Comment passer un autre confinement suite à la deuxième vague de covid-19

Anabelle Timsit, pour Quartz, parle du cas de Londres :

Vendredi 16 octobre à minuit, Londres a mis en place un verrouillage de niveau 2  : Tier-2. Dans le cadre d’un assouplissement progressif des règles de santé publique liées à la pandémie, les personnes de différents foyers ne peuvent plus se rencontrer à l’intérieur alors que les bars et restaurants doivent fermer à 22 heures. Cette mesure fait suite aux restrictions encore plus strictes imposées à d’autres villes britanniques comme Liverpool et à des capitales européennes comme Paris, dans le contexte d’une deuxième vague d’infections à la Covid-19.

Bien qu’il reste beaucoup de choses en l’air, certains signes indiquent qu’au moins certaines parties de l’Europe pourraient revenir à un confinement de type « mars » afin de prévenir la propagation du coronavirus. Cela serait dévastateur pour l’économie, mais qu’en est-il des personnes qui l’alimentent ?

Ce n’est pas un secret que le confinement n’a pas eu le même impact sur tout le monde. Les jeunes font également partie des groupes vulnérables qui ont le plus souffert de l’impact émotionnel de l’enfermement ; au départ, ils sont plus susceptibles de se sentir seuls que les adultes plus âgés, tout comme les femmes, les adultes pauvres ou sans emploi, et ceux qui souffrent de problèmes de santé mentale.
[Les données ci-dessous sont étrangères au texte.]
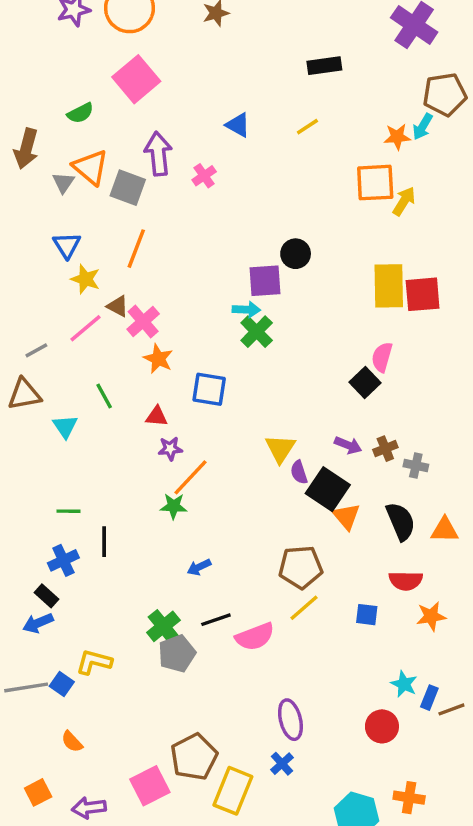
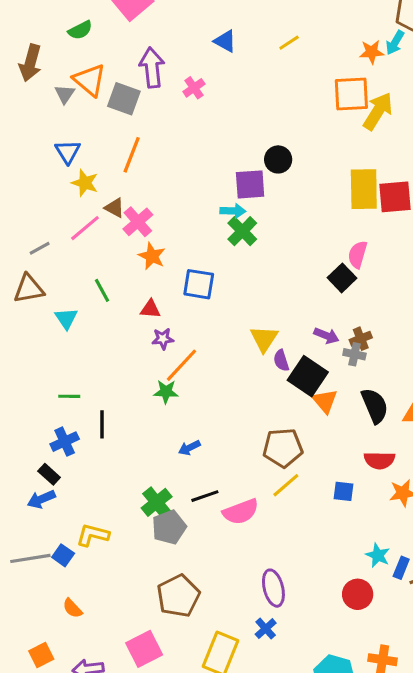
yellow arrow: (404, 201) -> (378, 111), size x1.4
gray cross: (416, 465) -> (354, 354), moved
brown pentagon: (194, 757) -> (178, 596), moved

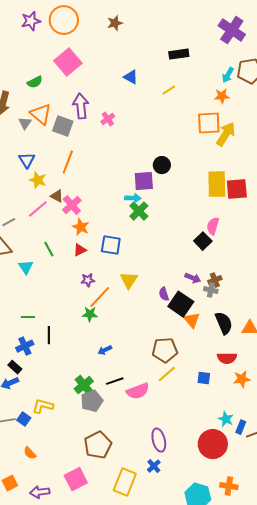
blue triangle: (225, 41) -> (131, 77), moved
cyan arrow: (395, 43) -> (228, 75), moved
red triangle: (150, 309) -> (80, 250), moved, turned -32
yellow triangle: (264, 339) -> (129, 280), moved
red circle: (358, 594) -> (213, 444), size x1.5

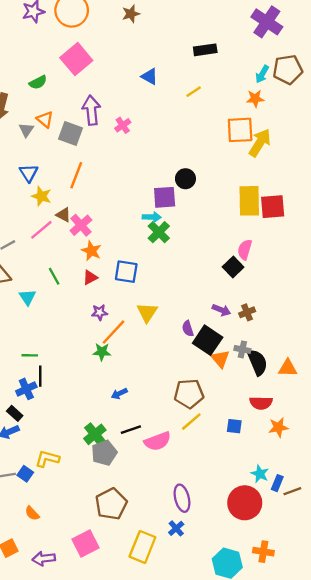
orange triangle: (41, 114) -> (45, 119), size x0.7
gray cross: (211, 290) -> (242, 349), moved
black line: (49, 335) -> (40, 376), moved

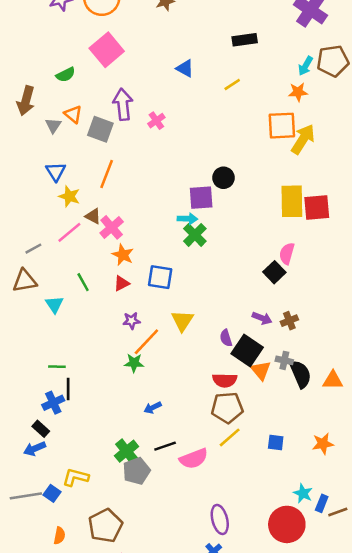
red semicircle: (261, 403) -> (225, 380), moved
brown pentagon: (111, 504) -> (105, 526), moved
orange semicircle: (32, 513) -> (59, 536), turned -126

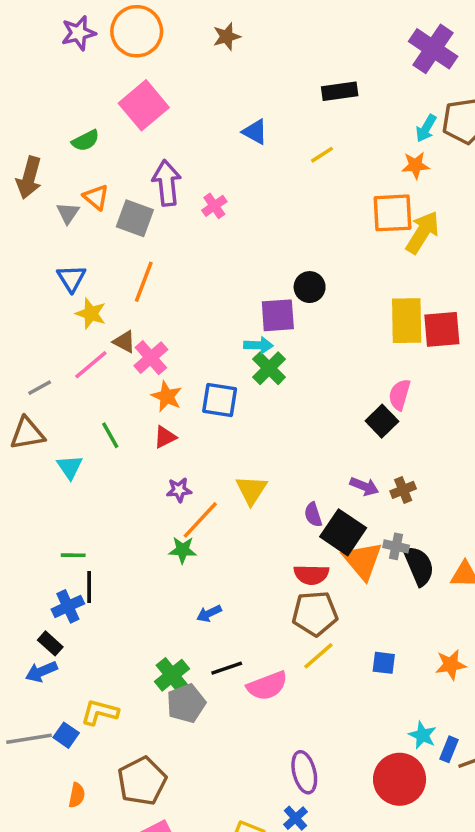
blue square: (160, 277) -> (220, 400), moved
orange triangle: (261, 370) -> (363, 561), size x1.4

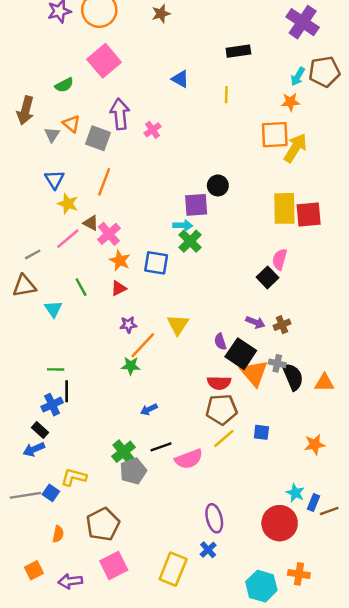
yellow line: (322, 155) -> (226, 95), turned -56
blue square: (384, 663) -> (261, 432), moved

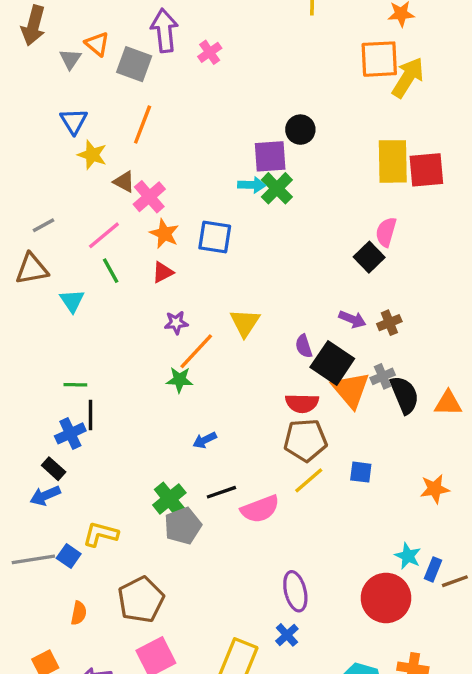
pink line: (68, 239) -> (104, 235), moved
green cross: (190, 241) -> (277, 188), moved
gray cross: (277, 363) -> (383, 376), turned -35

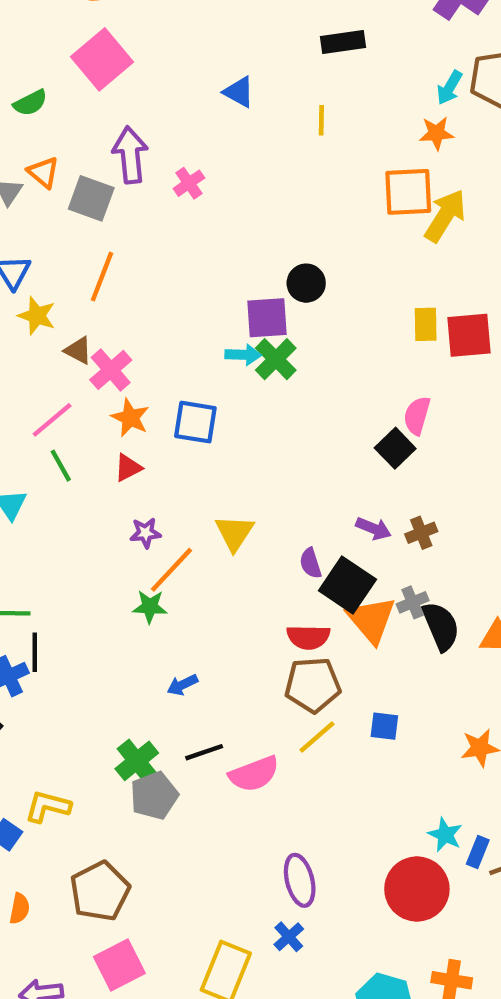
yellow rectangle: (393, 161) -> (426, 324), size x0.6

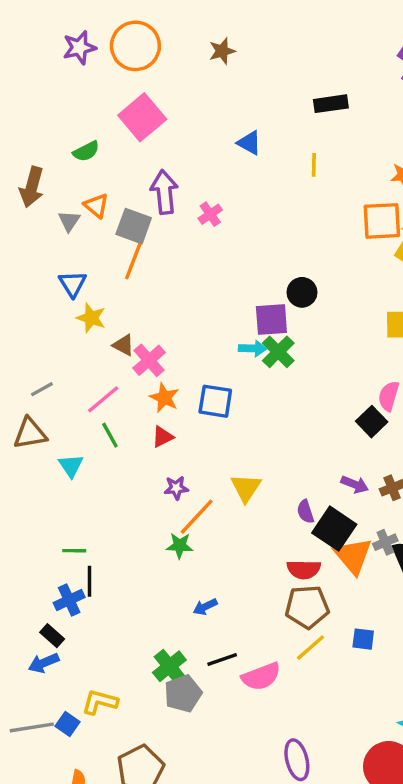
orange line: (102, 277) -> (134, 260), moved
Des études menées en Europe depuis le début du confinement ont montré que, si les gens ont fait état d’une baisse significative de leur santé mentale et de leur bien-être, certains de ces effets se sont atténués depuis. Les êtres humains peuvent être incroyablement résistants, et la liberté relative de pouvoir voyager et revoir des amis pendant l’été a certainement aidé certains Européens. Mais « ce type de recherche repose sur la loi des moyennes », souligne Jenny Groarke, professeur de psychologie de la santé à l’université Queen’s de Belfast, « et occulte le fait que certaines personnes ont été réellement touchées par la pandémie ».

Ceux qui ont perdu leur emploi, dont des amis sont morts de la Covid-19, qui ont vécu seuls pendant des mois, ou qui ont pris soin d’un nourrisson ou d’un parent âgé tout en jonglant avec un travail à plein temps ont vécu des expériences de confinement bien plus difficiles que ceux qui étaient aisés, employés et soutenus. Et cela se reproduira probablement si l’Europe entre dans un deuxième confinement – mais cette fois, le temps sera froid et les permissions temporaires pourraient se transformer en licenciements permanents. Alors comment les gens peuvent-ils se préparer psychologiquement et logistiquement tout en tirant le meilleur parti d’une situation objectivement mauvaise ? Vous trouverez ci-dessous quelques idées non exhaustives.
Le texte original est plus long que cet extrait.